Les personnes, comme les organisations, ont une tendance naturelle à s’opposer au changement. Quatre ans, c’est une période relativement courte pour instaurer une nouvelle mentalité et faire en sorte que l’esprit et la culture du cloisonnement ne puisse regagner l’OMM. Quelles stratégies et quels outils allez-vous utiliser pour bien ancrer le changement?
M. Taalas: La réforme a été menée à bien par l’ensemble de la communauté. Le personnel et les Membres de l’OMM ont fait preuve d’un enthousiasme et d’une motivation impressionnants. À mon avis, personne ne voudra revenir en arrière lorsque le processus commencera à porter ses fruits: on demande de plus en plus de compétences spécialisées, de services et de connaissances dans les domaines de la météorologie, de la climatologie et de l’hydrologie. Nos nouveaux modèles opérationnels nous seront d’une aide précieuse pour répondre à cette demande.
Vous évoquiez tout à l’heure de grands défis, tels que le maintien du libre‑échange des données et le décloisonnement. Comment allez-vous les relever au cours de votre prochain mandat?
M. Taalas: En faisant davantage intervenir le personnel du Secrétariat et les experts des États Membres dans la planification et la mise en œuvre du processus qui s’est déjà amorcé. L’un de nos défis – qu’on peut aussi considérer comme une opportunité – est d’associer plus d’experts de tous les États et territoires Membres de l’OMM aux travaux des nouvelles commissions techniques et des nouveaux organes de recherche, comme le prévoit la réforme. Un autre défi est d’œuvrer de concert avec des partenaires pour le développement, tels que la Banque mondiale, le Fonds vert pour le climat et le PNUD, de même qu’avec des organismes apparentés, tels que l’OMS, la FAO, l’UNESCO, l’OACI, l’OMI et le PNUE, afin d’accroître la portée des compétences de l’OMM et d’apporter une aide aux Membres des pays en développement ou des pays les moins avancés.

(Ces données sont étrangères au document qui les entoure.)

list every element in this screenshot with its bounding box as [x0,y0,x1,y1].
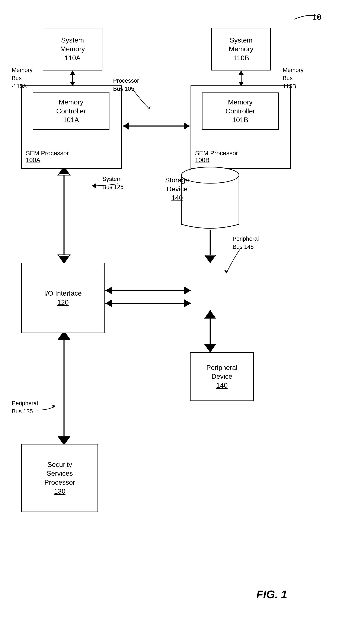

Vous êtes-vous fixé d’autres missions pour votre prochain mandat?
M. Taalas: Les Nations Unies sont parvenues à soutenir un vaste programme de développement planétaire, notamment en faveur de la santé, de l’atténuation des crises, de l’éducation, de la croissance économique et des genres. Aujourd’hui, l’ONU doit avant tout veiller à l’atténuation du changement climatique, à l’adaptation à ses effets et à la limitation de la croissance démographique. Au sein de la famille des Nations Unies, l’OMM est l’organisation qui joue le rôle le plus prépondérant pour l’atténuation du changement climatique et l’adaptation à ses effets.